Officials from the Prosecutor General's Office, Interior Ministry, Justice Ministry and Federal Tax Service turned up late Thursday morning at Memorial's office on Ulitsa Karetny Ryad, located near the central Chekhovskaya metro station, the rights group said in an e-mailed statement.
The officials were checking whether Memorial complies with a law obliging foreign-funded non-governmental organizations engaging in "political activities" to register as "foreign agents," according to the statement.
Memorial has said it would boycott the law, adopting a similar stance to rights organizations including Lyudmila Alexeyeva's Moscow Helsinki Group. Justice officials earlier described the legislation as unenforceable.
Thursday's raid on Memorial's office comes the same week that government inspectors conducted unannounced checks at hundreds of NGOs across Russia, citing legislation combating extremism.
Observers have said the raids are part of a scare campaign aimed at intimidating independent organizations critical of the government, and the presidential human rights council on Thursday issued an appeal to Prosecutor General Yury Chaika to halt the raids, which it described as "harassing" law-abiding NGOs.
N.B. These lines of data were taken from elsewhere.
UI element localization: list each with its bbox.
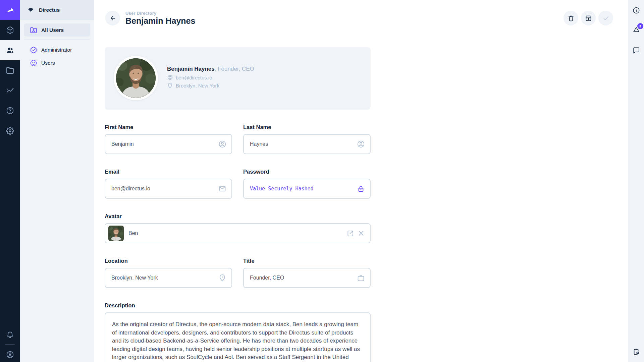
verified-badge-icon: [30, 46, 37, 54]
field-label: Avatar: [105, 213, 371, 220]
field-label: Email: [105, 169, 232, 175]
user-card-text: Benjamin Haynes, Founder, CEO ben@direct…: [167, 66, 254, 88]
field-location: Location: [105, 258, 232, 288]
password-input[interactable]: [244, 179, 370, 198]
nav-sidebar: Directus All Users Administrator User: [20, 0, 94, 362]
nav-body: All Users Administrator Users: [20, 20, 94, 69]
field-first-name: First Name: [105, 124, 232, 154]
field-label: Description: [105, 302, 371, 309]
comments-icon[interactable]: [628, 43, 644, 58]
project-name: Directus: [39, 7, 60, 13]
archive-button[interactable]: [581, 11, 596, 25]
email-input[interactable]: [105, 179, 231, 198]
module-help-icon[interactable]: [0, 101, 20, 121]
revisions-icon[interactable]: 3: [628, 22, 644, 37]
directus-logo[interactable]: [0, 0, 20, 20]
open-file-icon[interactable]: [346, 230, 354, 237]
revisions-count-badge: 3: [637, 23, 643, 29]
location-input[interactable]: [105, 268, 231, 287]
field-label: Title: [243, 258, 371, 264]
module-content-icon[interactable]: [0, 20, 20, 40]
field-label: Password: [243, 169, 371, 175]
nav-item-users[interactable]: Users: [24, 56, 90, 69]
field-email: Email: [105, 169, 232, 199]
directus-rabbit-icon: [6, 6, 14, 14]
account-menu-icon[interactable]: [0, 347, 20, 362]
mail-icon: [218, 185, 226, 193]
field-password: Password: [243, 169, 371, 199]
user-email: ben@directus.io: [176, 75, 212, 80]
user-role: , Founder, CEO: [215, 66, 254, 72]
user-location: Brooklyn, New York: [176, 83, 219, 88]
module-bar-divider: [5, 344, 15, 345]
field-title: Title: [243, 258, 371, 288]
content: Benjamin Haynes, Founder, CEO ben@direct…: [94, 36, 628, 362]
title-block: User Directory Benjamin Haynes: [125, 11, 195, 26]
right-sidebar: 3: [628, 0, 644, 362]
place-icon: [167, 82, 176, 88]
last-name-input[interactable]: [244, 135, 370, 154]
description-textarea[interactable]: As the original creator of Directus, the…: [112, 320, 363, 362]
avatar-input[interactable]: [124, 224, 370, 243]
activity-clipboard-icon[interactable]: [628, 344, 644, 359]
project-header[interactable]: Directus: [20, 0, 94, 20]
save-button[interactable]: [598, 11, 613, 25]
breadcrumb: User Directory: [125, 11, 195, 16]
place-icon: [218, 274, 226, 282]
arrow-left-icon: [109, 15, 116, 22]
nav-item-all-users[interactable]: All Users: [24, 23, 90, 37]
info-icon[interactable]: [628, 3, 644, 18]
module-insights-icon[interactable]: [0, 80, 20, 101]
field-last-name: Last Name: [243, 124, 371, 154]
nav-item-administrator[interactable]: Administrator: [24, 43, 90, 56]
page-header: User Directory Benjamin Haynes: [94, 0, 628, 36]
at-icon: [167, 74, 176, 80]
nav-item-label: Users: [41, 60, 55, 66]
page-title: Benjamin Haynes: [125, 16, 195, 26]
archive-icon: [585, 15, 592, 22]
folder-user-icon: [30, 26, 37, 34]
trash-icon: [568, 15, 575, 22]
check-icon: [602, 15, 609, 22]
title-input[interactable]: [244, 268, 370, 287]
field-label: Location: [105, 258, 232, 264]
back-button[interactable]: [105, 11, 120, 25]
module-files-icon[interactable]: [0, 60, 20, 80]
main-area: User Directory Benjamin Haynes: [94, 0, 628, 362]
header-actions: [564, 11, 613, 25]
face-icon: [30, 59, 37, 67]
lock-icon: [357, 185, 365, 193]
user-name: Benjamin Haynes: [167, 66, 215, 72]
user-card: Benjamin Haynes, Founder, CEO ben@direct…: [105, 47, 371, 110]
app-window: Directus All Users Administrator User: [0, 0, 644, 362]
module-bar-spacer: [0, 141, 20, 327]
nav-divider: [24, 40, 90, 40]
first-name-input[interactable]: [105, 135, 231, 154]
field-label: Last Name: [243, 124, 371, 130]
nav-item-label: Administrator: [41, 47, 72, 53]
delete-button[interactable]: [564, 11, 578, 25]
user-avatar: [114, 56, 158, 100]
field-avatar: Avatar: [105, 213, 371, 243]
module-bar: [0, 0, 20, 362]
nav-item-label: All Users: [41, 27, 64, 33]
account-circle-icon: [218, 140, 226, 148]
notifications-bell-icon[interactable]: [0, 327, 20, 342]
briefcase-icon: [357, 274, 365, 282]
account-circle-icon: [357, 140, 365, 148]
project-icon: [27, 7, 34, 14]
field-description: Description As the original creator of D…: [105, 302, 371, 362]
field-label: First Name: [105, 124, 232, 130]
user-form: First Name Last Name: [105, 110, 371, 362]
deselect-icon[interactable]: [357, 230, 365, 237]
module-settings-icon[interactable]: [0, 121, 20, 141]
module-users-icon[interactable]: [0, 40, 20, 60]
avatar-thumbnail[interactable]: [108, 226, 124, 241]
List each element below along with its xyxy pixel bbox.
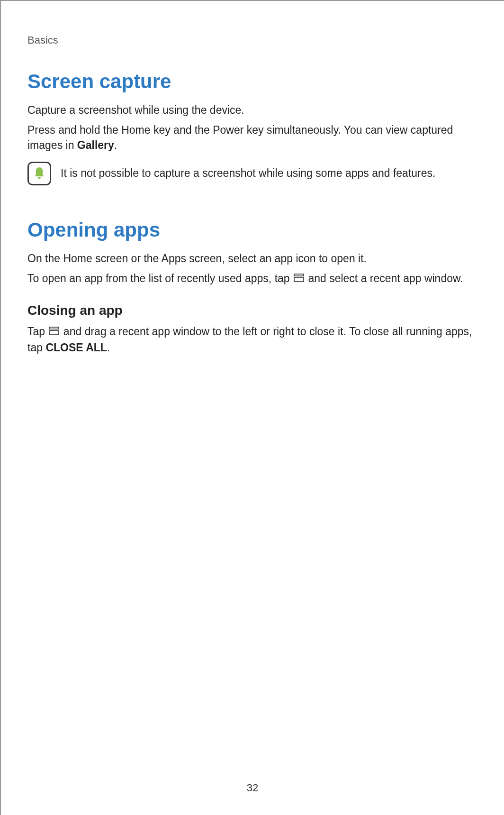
svg-rect-1: [294, 277, 304, 282]
text-fragment: .: [107, 341, 110, 354]
text-fragment: and select a recent app window.: [305, 272, 463, 284]
paragraph-close-app: Tap and drag a recent app window to the …: [27, 324, 480, 355]
text-fragment: To open an app from the list of recently…: [27, 272, 293, 284]
close-all-bold: CLOSE ALL: [45, 341, 107, 354]
svg-rect-0: [294, 274, 304, 276]
heading-screen-capture: Screen capture: [27, 70, 480, 93]
text-fragment: .: [114, 139, 117, 151]
recent-apps-icon: [49, 324, 59, 339]
section-label: Basics: [27, 34, 480, 46]
paragraph-open-app: On the Home screen or the Apps screen, s…: [27, 251, 480, 266]
note-block: It is not possible to capture a screensh…: [27, 162, 480, 185]
notification-bell-icon: [27, 162, 51, 185]
subheading-closing-app: Closing an app: [27, 303, 480, 318]
text-fragment: Tap: [27, 325, 48, 338]
heading-opening-apps: Opening apps: [27, 219, 480, 241]
svg-rect-2: [49, 327, 59, 329]
recent-apps-icon: [294, 271, 304, 286]
page-number: 32: [1, 782, 504, 794]
gallery-bold: Gallery: [77, 139, 114, 151]
svg-rect-3: [49, 330, 59, 335]
paragraph-recent-apps: To open an app from the list of recently…: [27, 271, 480, 287]
paragraph-capture-method: Press and hold the Home key and the Powe…: [27, 122, 480, 153]
paragraph-capture-intro: Capture a screenshot while using the dev…: [27, 102, 480, 118]
note-text: It is not possible to capture a screensh…: [61, 165, 435, 181]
Memorial head Alexander Cherkasov's phone was switched off throughout the raid, which lasted more than six hours, but former head Oleg Orlov told journalists from the Grani.ru news portal that prosecutors had seized documents relating to Memorial's founders, corporate charter, accounts and sources of funding and that they had requested access to dozens more.
Orlov said the raid would not place Memorial's future work in jeopardy and was aimed at scaring NGOs into "self-censorship." Memorial runs both a human rights group and a research center documenting Soviet political repression.
Anna Karetnikova, an activist with Memorial, said in comments on Twitter that the NTV journalists ran around Memorial's office asking staff, "Do you receive funding from abroad?" before police escorted them out of the building.
The journalists, who were identified as Pyotr Drogovoz and Alexander Belyayev, remained parked on the street outside Memorial's office until the evening as the check continued, she said.
NTV later confirmed that footage filmed by Drogovoz and his colleague would feature in its "Emergency Situation" series. Earlier programs in the same series prompted investigators to open criminal cases against opposition leaders for allegedly orchestrating mass riots.
Pavel Chikov, a member of President Vladimir Putin's human rights council, told The Moscow Times on Monday that prosecutors issued the initial order to check NGOs in late February, days after Putin reminded senior Federal Security Service officers to enforce the new rules governing non-governmental organizations.
"Any direct or indirect interference in our internal affairs, any form of pressure on Russia, on our allies and partners is unacceptable," Putin told FSB officers, sticking to the government line that foreign-funded NGOs were bent on destabilizing Russia.
But even before Putin's speech, Memorial was targeted for being a supposed "foreign agent." On Nov. 21, the day the NGO law came into force, unidentified hooligans painted the words "Foreign Agent. Love U.S.A." under the windows of one of the group's Moscow offices.